Leaving A Legacy to Our Heirs
by Anne Batty
Tell me a story, tell me a story, tell me a story before I go to bed …
Olde Nursery Rhyme
"Again, again Gramma,” a tiny voice echoes. “Tell it/read it again, Gramma.” Precious words. Most probably heard if one lives long enough and is fortunate to be blessed with heirs.
Perhaps the art of story telling retains its appeal to all ages because its messages not only entertain, but also have the power to teach, revealing both relatable and unknown facts to its hearers/readers. Whatever the appeal, storytelling is here to stay and possibly one of the greatest gifts one can give to those who follow are their own life stories.
LEAVING A LEGACY
The idea of actually organizing and recording a life’s experiences into story form, often seems an impossible task. But like the Gershwin song from Porgy and Bess says, “It ain’t necessarily so.” Believe it or not, there are three simple ways one can leave a legacy. Speak it; picture it; write it.

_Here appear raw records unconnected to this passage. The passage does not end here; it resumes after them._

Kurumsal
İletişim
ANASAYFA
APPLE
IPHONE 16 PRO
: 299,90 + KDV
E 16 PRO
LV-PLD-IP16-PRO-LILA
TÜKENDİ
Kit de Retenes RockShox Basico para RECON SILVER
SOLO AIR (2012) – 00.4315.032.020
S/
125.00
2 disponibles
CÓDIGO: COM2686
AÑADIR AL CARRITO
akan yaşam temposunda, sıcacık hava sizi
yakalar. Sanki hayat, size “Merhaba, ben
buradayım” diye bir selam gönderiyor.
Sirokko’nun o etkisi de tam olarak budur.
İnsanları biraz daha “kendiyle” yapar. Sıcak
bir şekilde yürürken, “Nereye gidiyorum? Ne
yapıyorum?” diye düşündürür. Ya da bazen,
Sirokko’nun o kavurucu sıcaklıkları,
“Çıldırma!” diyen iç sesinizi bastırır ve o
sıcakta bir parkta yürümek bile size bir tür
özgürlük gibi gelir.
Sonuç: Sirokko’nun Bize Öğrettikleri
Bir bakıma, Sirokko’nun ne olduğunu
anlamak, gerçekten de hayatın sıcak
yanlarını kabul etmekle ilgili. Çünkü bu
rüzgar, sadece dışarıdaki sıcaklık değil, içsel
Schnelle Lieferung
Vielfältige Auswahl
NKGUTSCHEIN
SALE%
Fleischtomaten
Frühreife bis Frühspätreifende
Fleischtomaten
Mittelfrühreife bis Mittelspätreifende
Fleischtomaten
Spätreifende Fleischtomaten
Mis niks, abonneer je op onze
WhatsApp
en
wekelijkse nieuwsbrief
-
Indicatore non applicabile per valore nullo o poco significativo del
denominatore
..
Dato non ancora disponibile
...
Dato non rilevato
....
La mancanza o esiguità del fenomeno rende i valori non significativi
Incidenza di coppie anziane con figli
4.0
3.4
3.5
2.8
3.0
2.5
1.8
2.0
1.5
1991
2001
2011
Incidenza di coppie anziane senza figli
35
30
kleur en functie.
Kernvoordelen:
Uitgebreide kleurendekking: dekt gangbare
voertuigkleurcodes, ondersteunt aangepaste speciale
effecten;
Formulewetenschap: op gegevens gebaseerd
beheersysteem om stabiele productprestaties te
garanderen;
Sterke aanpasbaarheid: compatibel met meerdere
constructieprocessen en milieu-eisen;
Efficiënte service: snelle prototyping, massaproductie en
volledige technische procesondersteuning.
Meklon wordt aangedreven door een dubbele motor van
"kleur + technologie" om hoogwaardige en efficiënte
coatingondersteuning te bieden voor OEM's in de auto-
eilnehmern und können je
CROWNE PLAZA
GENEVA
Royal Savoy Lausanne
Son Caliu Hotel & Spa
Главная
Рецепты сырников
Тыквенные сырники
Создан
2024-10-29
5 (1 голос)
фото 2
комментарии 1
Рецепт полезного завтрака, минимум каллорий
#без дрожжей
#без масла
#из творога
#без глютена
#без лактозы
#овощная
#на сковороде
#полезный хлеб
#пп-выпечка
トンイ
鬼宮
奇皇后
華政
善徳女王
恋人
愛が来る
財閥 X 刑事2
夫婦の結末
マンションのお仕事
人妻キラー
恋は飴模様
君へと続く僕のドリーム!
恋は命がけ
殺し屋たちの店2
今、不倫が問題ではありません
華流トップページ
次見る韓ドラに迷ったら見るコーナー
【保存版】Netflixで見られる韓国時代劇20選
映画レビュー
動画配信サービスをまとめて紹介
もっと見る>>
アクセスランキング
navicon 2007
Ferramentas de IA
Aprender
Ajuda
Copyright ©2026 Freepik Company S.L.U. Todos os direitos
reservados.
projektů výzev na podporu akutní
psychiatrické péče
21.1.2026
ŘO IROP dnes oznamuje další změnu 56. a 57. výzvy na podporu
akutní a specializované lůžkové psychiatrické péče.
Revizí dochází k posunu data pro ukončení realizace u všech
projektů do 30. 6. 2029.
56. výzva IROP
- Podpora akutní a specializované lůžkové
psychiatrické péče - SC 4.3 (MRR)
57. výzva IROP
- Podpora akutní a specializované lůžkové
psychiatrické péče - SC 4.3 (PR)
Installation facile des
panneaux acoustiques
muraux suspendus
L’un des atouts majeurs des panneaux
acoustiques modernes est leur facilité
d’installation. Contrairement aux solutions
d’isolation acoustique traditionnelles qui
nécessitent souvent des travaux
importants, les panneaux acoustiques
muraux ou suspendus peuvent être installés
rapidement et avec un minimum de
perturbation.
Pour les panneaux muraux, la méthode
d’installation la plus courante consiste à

History proves oral story telling to be one of the earliest forms of recording events. This genre was used not only to relate occurrences but also, to recount personal experiences, often speaking of values and ethics, warning of dangers, sharing wisdom and offering solutions. Today, personal life events can be shared and preserved for future generations via tape recordings and videotape. Favorite songs (for the musically inclined) and family sayings (often referred to as Momilies or Momisms) along with family histories and traditions, can be recounted, explained, recorded, labeled and filed for viewing in the present or in the future.
Most people have boxes of pictures that tell much about their families, their traditions, their physical and environmental changes and how they spend their time. As the old saying goes, “A picture is worth a thousand words,” and there is usually a story behind every picture.
“Organizing them is the problem,” one may say. Again, not necessarily so. Don’t worry about any specific order – just get started!
Begin with one picture and one story, incident, or tradition. Paste the picture or pictures on a loose album page and write a mini-phrase or story alongside it/them. Eventually lots of mini-stories begin to unfold, a pattern soon develops and assembling them in comprehensible order becomes a piece of cake.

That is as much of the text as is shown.